→ Records from a dataset:
>>>>

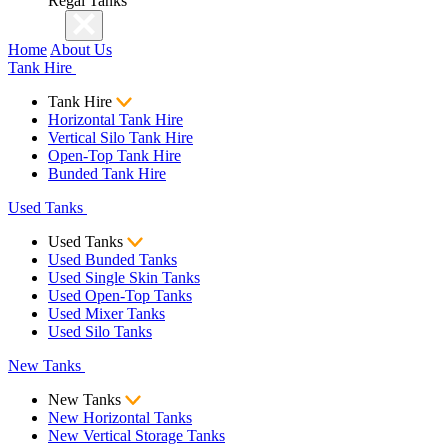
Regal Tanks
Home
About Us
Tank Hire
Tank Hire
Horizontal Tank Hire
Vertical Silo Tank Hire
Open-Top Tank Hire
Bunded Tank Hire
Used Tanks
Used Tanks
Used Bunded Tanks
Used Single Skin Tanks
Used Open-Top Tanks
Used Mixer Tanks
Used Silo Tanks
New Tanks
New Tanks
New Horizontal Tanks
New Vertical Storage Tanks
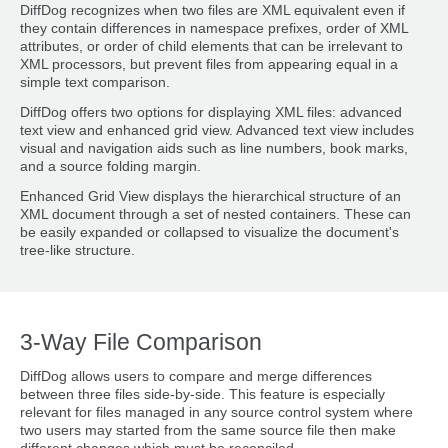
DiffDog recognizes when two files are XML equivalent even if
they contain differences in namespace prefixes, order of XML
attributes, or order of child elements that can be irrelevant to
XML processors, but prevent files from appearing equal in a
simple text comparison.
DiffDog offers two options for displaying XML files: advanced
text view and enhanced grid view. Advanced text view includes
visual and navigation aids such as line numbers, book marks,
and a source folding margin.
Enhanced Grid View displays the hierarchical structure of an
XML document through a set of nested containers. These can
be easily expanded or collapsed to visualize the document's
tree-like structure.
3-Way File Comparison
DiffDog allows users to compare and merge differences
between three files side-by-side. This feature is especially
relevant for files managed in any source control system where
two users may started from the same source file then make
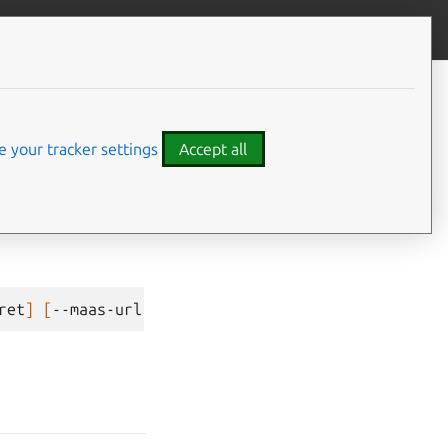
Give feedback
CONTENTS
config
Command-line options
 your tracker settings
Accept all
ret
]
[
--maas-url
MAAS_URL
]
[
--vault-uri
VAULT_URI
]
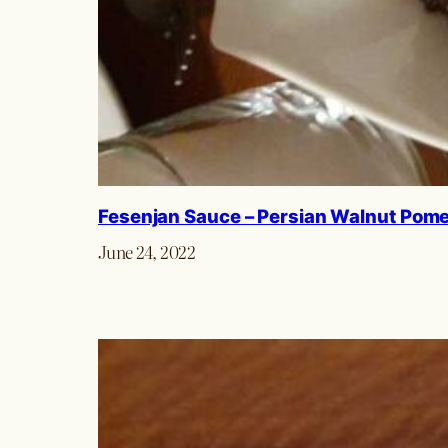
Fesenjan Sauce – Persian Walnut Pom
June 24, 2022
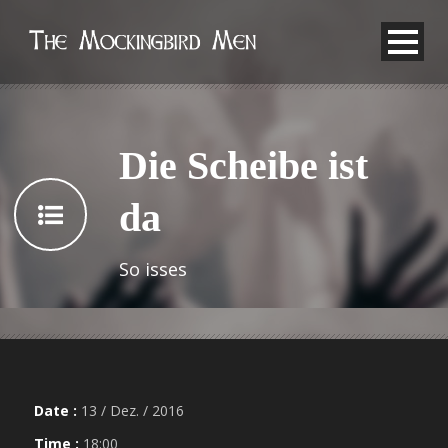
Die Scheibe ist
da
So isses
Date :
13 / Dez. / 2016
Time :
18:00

<<<<

→ Task to complete: Each line above with the string "options" in it should be located and copied.

→ Solution:
DiffDog offers two options for displaying XML files: advanced
Command-line options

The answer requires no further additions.